Nevertheless, former Israeli Prime Minister Yitzchak Shamir’s statement thirty years ago – that “Poles imbibe Jew hatred with their mother’s milk” – might sound harsh, which is not to say unearned. Recent statements emanating from Polish authorities, about Jews’ propensity for lying (among other anti-Jewish canards), the denial of the Holocaust as a unique attempt to exterminate the Jewish people, the reference to “Jewish perpetrators” of the Holocaust and the caustic rejection of Jewish and Israeli objections to the proposed law, can be seen as Polish attempts to unwittingly prove Shamir (whose entire family was murdered in the Holocaust) correct.

If we even crunch the “righteous Gentile” numbers, Poland does not fare that well. There were 140,000 Jews living in the Netherlands when the war broke out. Thus, there was one Dutch savior for every 25 Jews in the population. Poland had a pre-war population of 3,300,000 Jews, and thus there was one Polish savior for every 492 Jews in the population. The disparity is glaring. If non-Jewish Poles had saved Jews at the same rate as did non-Jewish Dutchmen there would have been more than 160,000 righteous Polish Gentiles. There weren’t. The Holocaust could not have unfolded as it did had Poles saved Jews at the same rate the Dutch did.

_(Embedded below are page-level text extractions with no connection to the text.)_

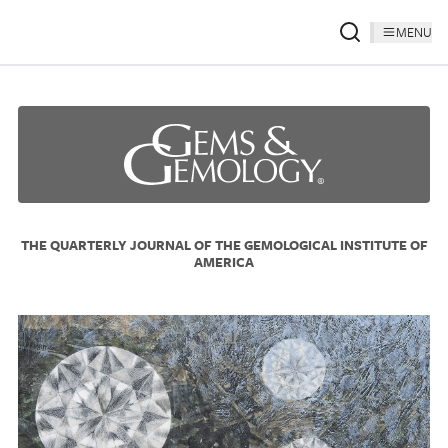
MENU
THE QUARTERLY JOURNAL OF THE GEMOLOGICAL INSTITUTE OF
AMERICA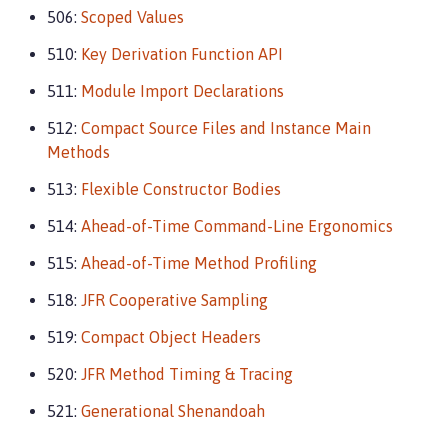
506:
Scoped Values
510:
Key Derivation Function API
511:
Module Import Declarations
512:
Compact Source Files and Instance Main
Methods
513:
Flexible Constructor Bodies
514:
Ahead-of-Time Command-Line Ergonomics
515:
Ahead-of-Time Method Profiling
518:
JFR Cooperative Sampling
519:
Compact Object Headers
520:
JFR Method Timing & Tracing
521:
Generational Shenandoah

And Polish Gentiles were not systematically exterminated, as were Jews, although, in truth, Hitler bore a special animus towards Poles also. The numbers reflect that the average Dutch civilian was more favorably disposed to his Jewish neighbors than was the average Pole.

Furthermore, Jewish views about Poland are shaped not only by the Holocaust but also by Jewish life in Poland for the millennium before the Holocaust and the years immediately following that saw violent pogroms perpetrated by Polish civilians (sometimes with the tacit approval of the authorities) against Jewish survivors. Some of these attacks were carried out by Poles who willfully, perhaps even gleefully, seized the property of their former Jewish neighbors when the Nazis forced the Jews into ghettos and then deported millions to their deaths. But we need not only look at the Holocaust and post-Holocaust era. Jews are a people with a long historical memory.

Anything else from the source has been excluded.